As language is at the heart of the Christian faith, so is translation. Hardly a word of the Aramaic of Jesus’ teaching has come down to us. His direct teaching is given to us in Greek translation. ‘The King of the Jews’ was written in Aramaic, in Latin and in Greek. Christianity was from the first an international religion, foreshadowed by the Abrahamic covenant, implied in the Great Commission, witnessed to at Pentecost, realised in dramatic fashion by what was inscribed on the Cross itself.

Translations, we are led to believe, are inherently unsatisfactory, for they do not convey every nuance of what is translated. There is a sense in which ‘The King of he Jews’ means something different for an Aramaic-speaker than for a Greek-speaker or a Latin-speaker, because for each of these it may carry separate associations, literary and personal vibes, and different capacities for rhyme and rhythm, than each one carries for the others. Translation is less than perfect, it misses things that are in the original, and maybe it suggests things that are not there as well. It is not easy to move the gospel from one context to another. So, at least, we are told.

But the translated title atop the Cross rather undermines this approach. The Greek of the New Testament, particularly of course the Greek of the Gospels, contains translations of Jesus’ words which, being inspired by the Spirit, are adequate for the task of conveying his teaching, more than adequate. Indeed, since Jesus’ words were inspired, and the translations of his words as we have them in the Gospels are inspired, it is possible to have two inspired teachings, one of which is a translation of the other. And here also, at the Cross, the very epicentre of our faith, there is the report of an inspired (or Spirit-guided) statement, together with two translations of it.

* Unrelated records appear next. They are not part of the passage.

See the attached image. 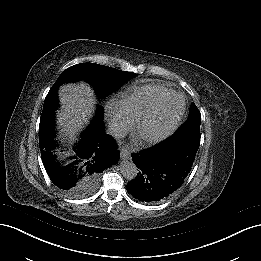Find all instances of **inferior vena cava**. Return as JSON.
Here are the masks:
<instances>
[{
    "label": "inferior vena cava",
    "mask_w": 261,
    "mask_h": 261,
    "mask_svg": "<svg viewBox=\"0 0 261 261\" xmlns=\"http://www.w3.org/2000/svg\"><path fill=\"white\" fill-rule=\"evenodd\" d=\"M106 133L115 139H121L126 135L125 126L115 119H108L106 122Z\"/></svg>",
    "instance_id": "602c4592"
}]
</instances>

Here at least, at the heart of our faith, the imperfections that accompany even the most faithful translation evidently do not matter. Why is that ? Because it is possible, in translation, despite all its limitations, to convey the meaning of one sentence in another language. That Jesus is the King of the Jews has the same essential meaning in a faithful presentation of it in Aramaic, in Greek and in Hebrew. And in English. Not of course true in just another language, but true also in that other culture that each of these languages express and are part of. That’s an enormous blessing, surely. The meaning of Scripture is Scripture. Scripture has the same meaning in diverse languages, in diverse cultures.